A linha moral desta nova era atingiu níveis “nunca antes vistos na história desse país”. A (não) gestão de Jair Bolsonaro sob a maior crise sanitária da atualidade tem feito políticos abjetos como João Doria Jr. e Wilson Witzel parecem grandes estadistas.
Witzel acerta e acerta. Ele acertou quando desafiou Bolsonaro, colocou a população do Rio de Janeiro em quarentena e renovou o período de isolamento. Enquanto isso, Jair defendia o isolamento vertical, uma espécie de “PIB privado” da ciência, um conceito sem amparo científico.
Witzel acertou quando pediu: “Não siga atitudes impensadas e descoladas da realidade” e explicou que “essa decisão [isolamento social] é baseada na avaliação da OMS e das autoridades sanitárias”. Enquanto Jair distorcia o discurso do diretor-geral da entidade.
Acertou de novo quando anunciou parceria com a prefeitura do Rio para a construção de um hospital de campanha, a distribuição de cestas básicas e nas tentativas de suspender por 60 dias a cobrança dos serviços públicos como água, luz e gás por causa da crise motivada pelo coronavírus.
João Doria tem tomado medidas parecidas e subiu o tom: “Estamos fazendo o que deveria ser feito pelo líder do país, o que o presidente Jair Bolsonaro, lamentavelmente, não faz, e quando faz, faz errado”.
Mas não vamos perder o foco. Witzel, por exemplo, acusou Jair de “fazer política” com o coronavírus. Política de saúde pública é política. Doria inclusive – num momento de sobriedade política que lhe é tão raro – abaixou as armas e acenou a Lula, que o tinha elogiado. Um excelente movimento em direção ao que clamamos há tempos, a tal da frente ampla.

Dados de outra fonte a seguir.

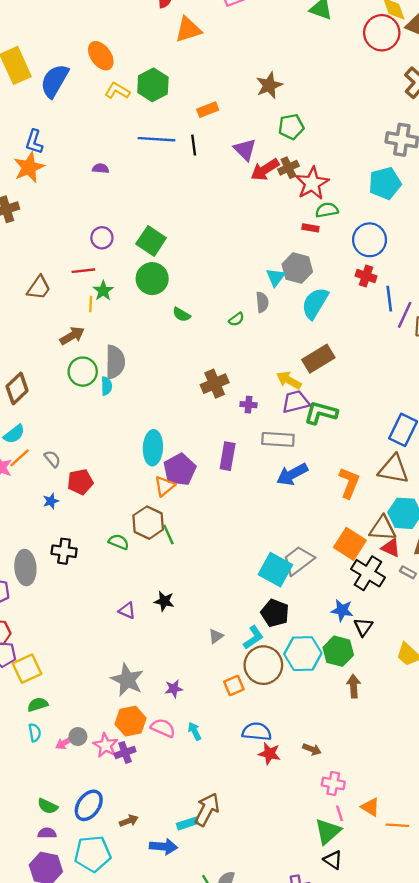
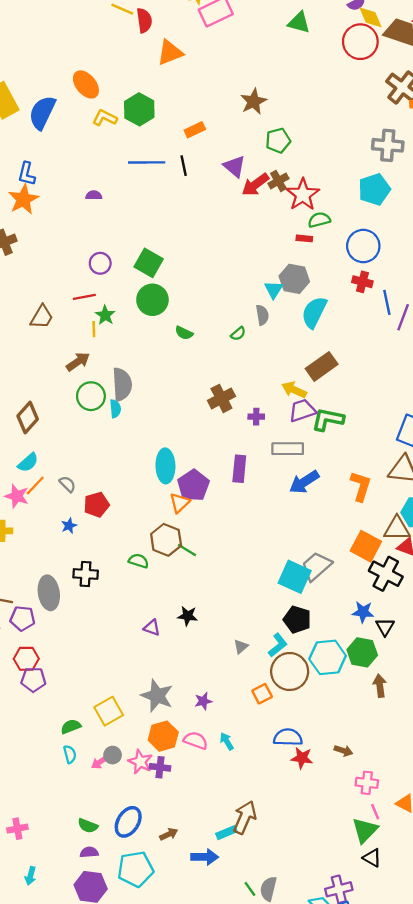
green line: (168, 534) -> (187, 550), turned -30
yellow square: (27, 669) -> (109, 711), moved
purple cross: (125, 752) -> (160, 767), turned 30

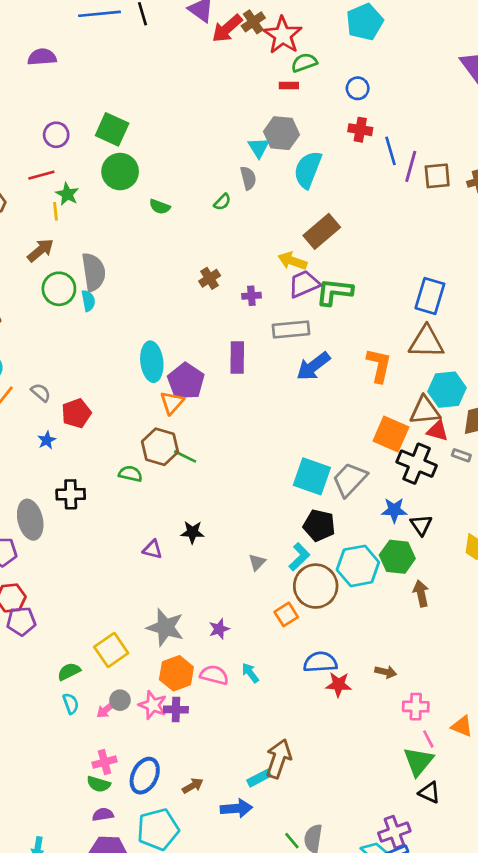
purple semicircle: (94, 195) -> (42, 57), size x1.5
blue circle: (363, 246) -> (358, 88), size x0.6
brown cross: (221, 398) -> (210, 278), size x0.7
gray trapezoid: (316, 566) -> (350, 479), moved
pink cross: (17, 829) -> (105, 762), moved

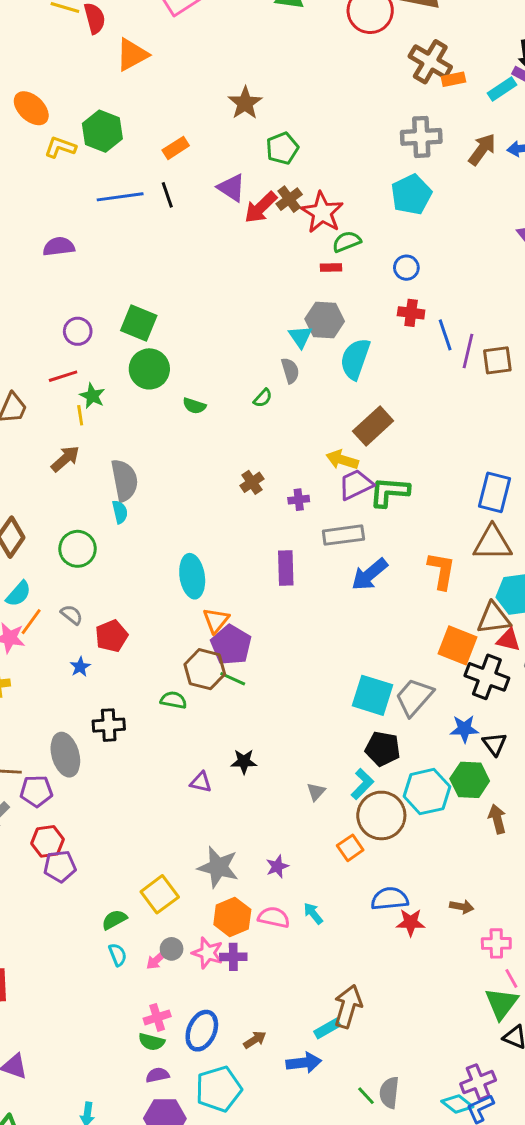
green circle: (59, 289) -> (77, 549), moved
purple pentagon: (186, 381) -> (231, 645), moved

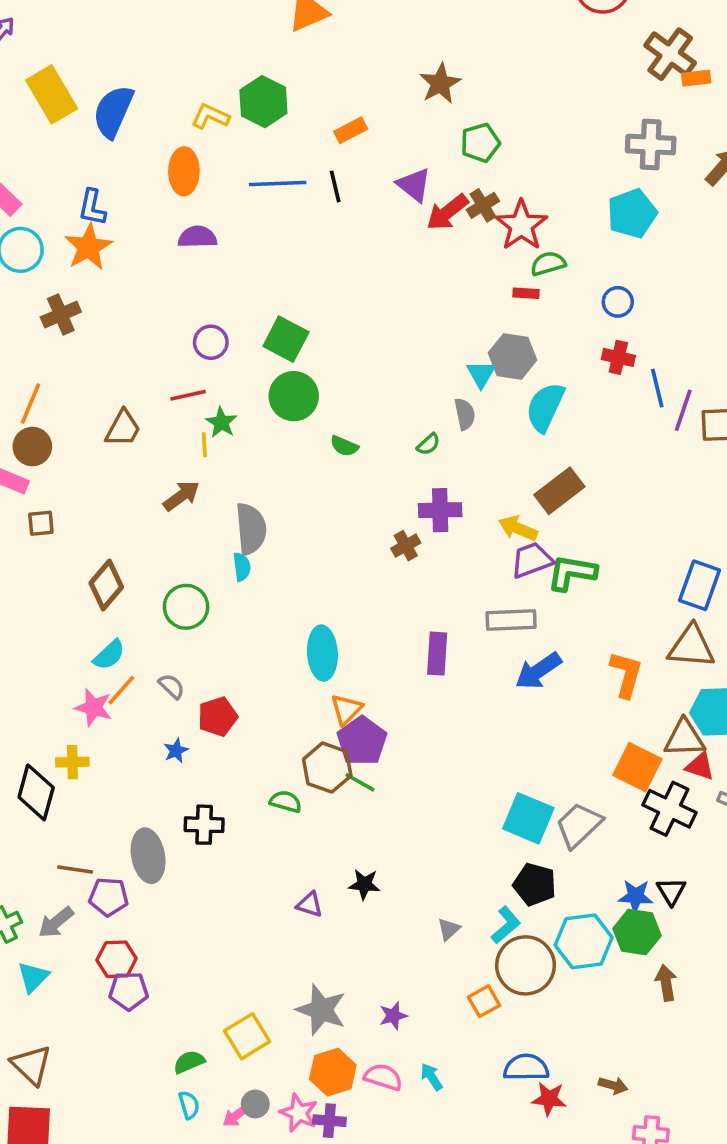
orange ellipse: (31, 108) -> (184, 171), moved, turned 42
purple cross: (299, 500) -> (440, 510), moved, size x1.6
blue star: (464, 729) -> (636, 896), moved

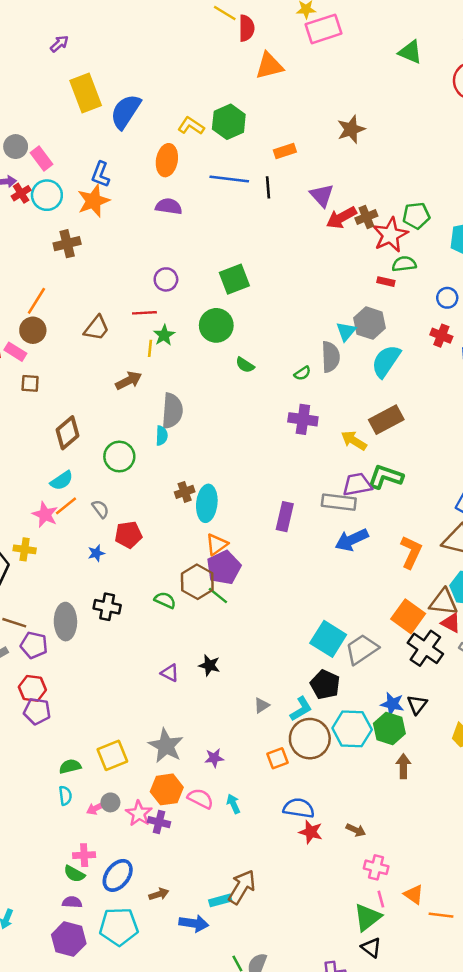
green pentagon: (480, 143) -> (416, 216), moved
green square: (286, 339) -> (234, 279), moved, turned 32
gray semicircle: (465, 414) -> (331, 357), size x1.4
brown cross: (406, 546) -> (185, 492), moved
purple trapezoid: (532, 560) -> (357, 484), moved

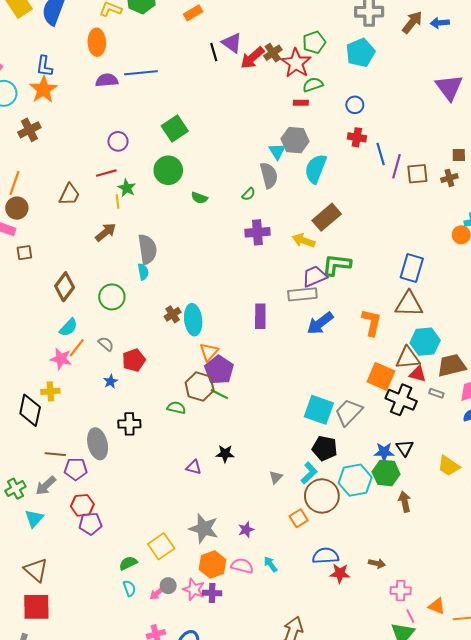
blue line: (229, 179) -> (141, 73), moved
black line: (268, 187) -> (214, 52), moved

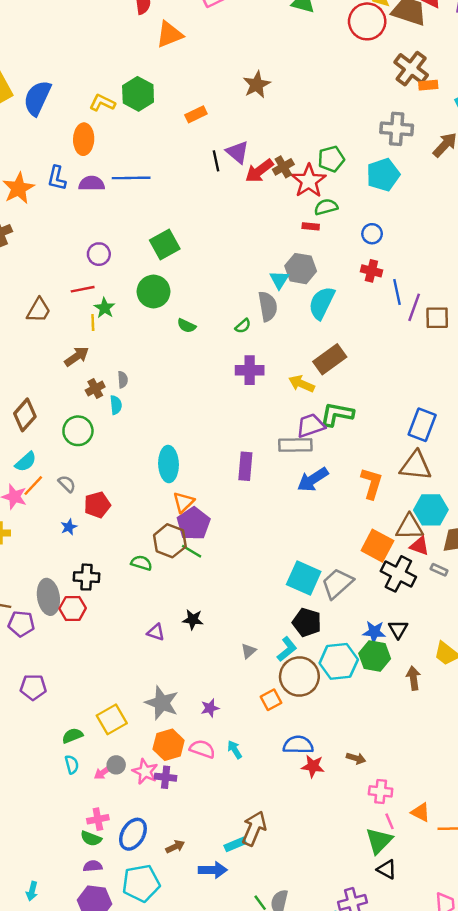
blue L-shape: (44, 66) -> (57, 178), moved
gray semicircle: (147, 249) -> (123, 380), size x0.5
brown cross: (173, 314) -> (95, 389), moved
brown arrow: (405, 502) -> (413, 678), moved
red hexagon: (82, 505) -> (73, 608), moved

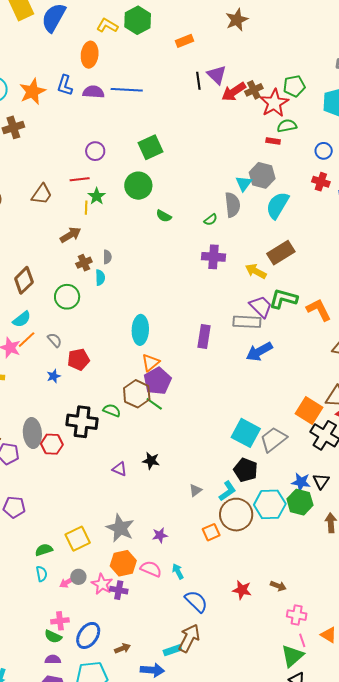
purple trapezoid: (311, 426) -> (261, 307), turned 60
orange L-shape: (372, 483) -> (319, 310), moved, turned -48
black cross: (86, 577) -> (82, 422), moved, size x1.4
blue semicircle: (298, 745) -> (196, 601), moved, turned 40

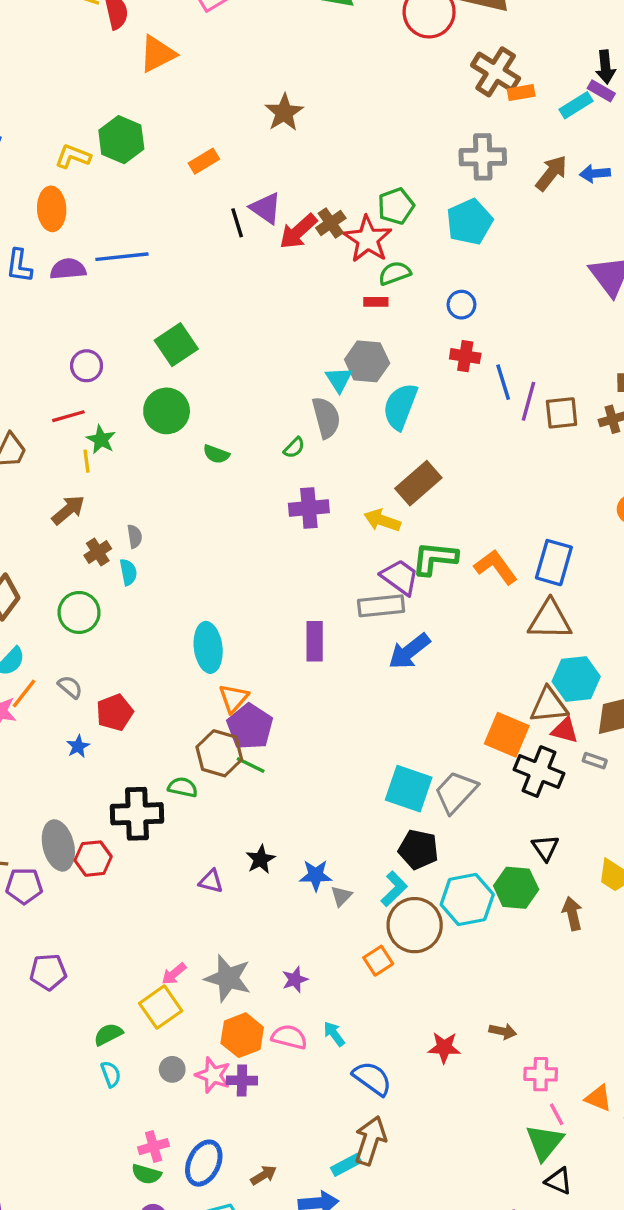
black star: (151, 461) -> (261, 859), turned -30
blue star: (301, 482) -> (316, 875), moved
pink arrow: (67, 582) -> (174, 974), moved

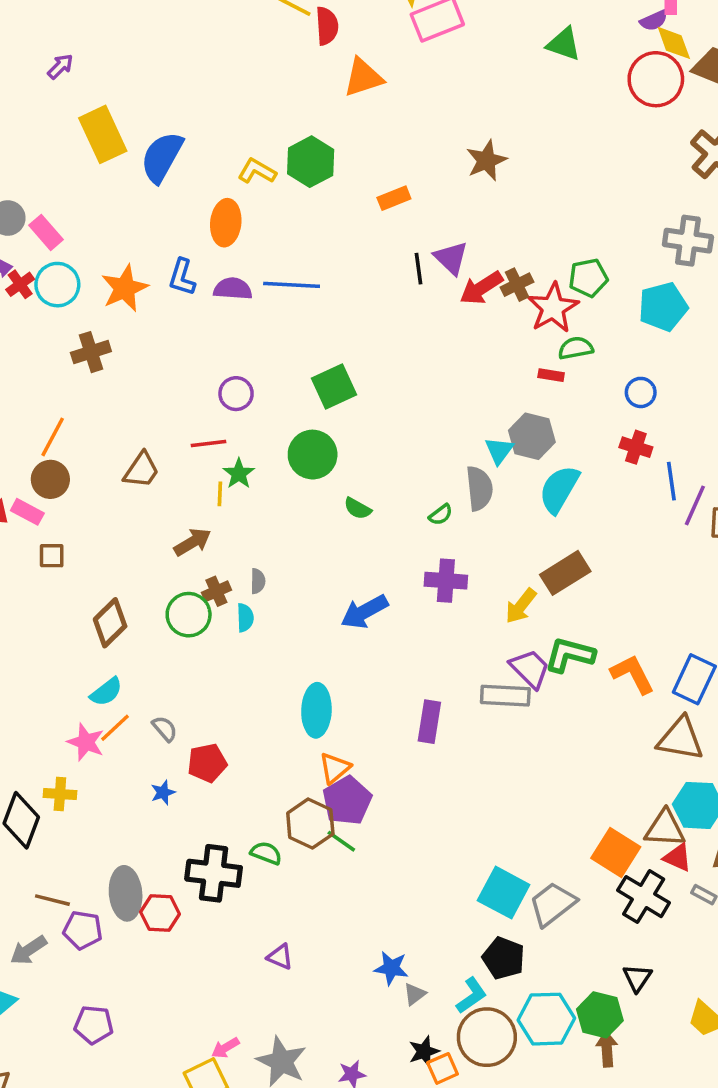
yellow arrow: (382, 520) -> (521, 606), turned -80
green circle: (79, 612) -> (189, 615), moved
blue arrow: (409, 651) -> (364, 612), moved
black star: (261, 859) -> (424, 1051), moved
brown arrow: (572, 914) -> (607, 1049), moved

Mas Doria segue sendo Doria, e Witzel nada mais é que Witzel, apesar da nova capa de estadista.
Doria, por exemplo, mostrou sua essência de “gestor” quando elogiou a medida provisória absurda proposta por Bolsonaro que previa cancelamento de contratos de trabalho. A MP foi cancelada no mesmo dia.
Witzel segue sendo rasteiro e operando por debaixo dos panos. No dia 24 de março, em meio a esta grave crise, publicou o decreto 46.992, que instituiu a Comissão de Privatização da Cedae, mais um passo em direção a desestatização da companhia de águas e esgoto do Rio. Apesar da privatização ser um plano antigo dos governadores do Rio, a informação praticamente passou batida nos grandes jornais. Eles seguem operando suas agendas, apesar da fantasia atual de bons moços.
Essa fantasia, diga-se, é muito limitada. O velho hábito de sonegar informações, por exemplo, não saiu de moda. Em São Paulo, dois detentos que cumpriam pena na penitenciária José Parada Neto, em Guarulhos, morreram com dificuldade para respirar. Entre agentes e enfermeiros, a suspeita é de que eles estavam com coronavírus. Mas, oficialmente, as mortes foram registradas como naturais.
O Sindicato dos Funcionários do Sistema Prisional do Estado de São Paulo diz que há agentes penitenciários afastados por suspeita de coronavírus e que não há equipamentos de proteção e limpeza o suficiente para o trabalho diário. A Secretaria de Administração Penitenciária nega que haja agentes e presos infectados e acusa quem diz o contrário de estar “aproveitando-se de uma grave crise de saúde pública”. Um posicionamento um tanto “curioso” vindo de um governo que se diz defensor dos agentes de segurança – usei curioso entre aspas porque, na verdade, isso é bem normal: as forças de segurança são usadas politicamente por oportunistas desde sempre. São “bucha”, como se diz. A preocupação do governo com seus agentes vai até a página dois.
No Rio, o coronavírus, como bem pontuou o ex-corregedor da PM, Wanderby de Medeiros, tem sido a melhor política de segurança pública do Estado – embora seja uma política sanitária: houve redução de 11% no número de tiroteios na região metropolitana do Rio.
No fim, Doria e Witzel ganharam 10 pontos comigo – mas estão me devendo uns 5.918.